I just spent two hours in bed finishing a book. The Hotel on the Corner of Bitter and Sweet by Jaime Ford. It was one of those books that leaves you emotionally drained and reeling with comments, just the kind of book I like. Luckily we have our book club meeting today.
As a teacher of reading I’ve become keenly aware of noticing my own strategies and habits when it comes to reading. It’s these noticings that make me a stronger instructor and provide personal connections to the mini-lessons I teach. So what did I get out of this book?

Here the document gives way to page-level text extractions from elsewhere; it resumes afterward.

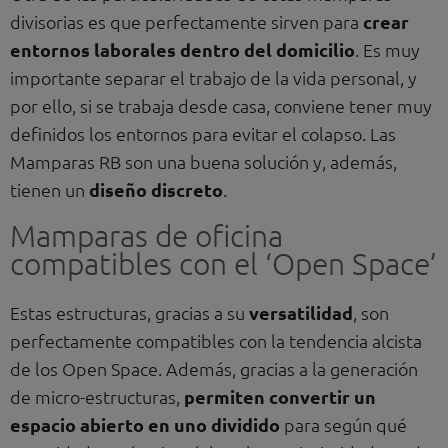
divisorias es que perfectamente sirven para
crear
entornos laborales dentro del domicilio
. Es muy
importante separar el trabajo de la vida personal, y
por ello, si se trabaja desde casa, conviene tener muy
definidos los entornos para evitar el colapso. Las
Mamparas RB son una buena solución y, además,
tienen un
diseño discreto
.
Mamparas de oficina
compatibles con el ‘Open Space’
Estas estructuras, gracias a su
versatilidad
, son
perfectamente compatibles con la tendencia alcista
de los Open Space. Además, gracias a la generación
de micro-estructuras,
permiten convertir un
espacio abierto en uno dividido
para según qué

1) I noticed that I really do move through the back half of a book much quicker than the first half. If it’s good I get to the point where I need to finish it in one sitting or I lose my momentum as a reader. I think this is a great lesson for kids and something to take into consideration when helping them plan calendars for book clubs.
2) I was keenly aware of my predictions during this book. It’s something that has been in my mind since I went to see Lucy Calkins earlier this year. I had previously sort of brushed predicting off as a skill that was more elementary. How wrong I was. In fact, predicting and questioning are the two strategies that keep me engaged in a book. How I love to be right…how I also love to be shocked!
3) I’m an emotional reader. At one point I gasped so loudly that the dog jumped clear out of the bed next to me. I wonder if my students feel safe to have these reactions in the classroom? I certainly see them laughing to themselves…but what about other emotions? This is something to reflect on as I establish a new reading community at the beginning of the year.
What are some things you notice about yourself as a reader that you use to inform your teaching?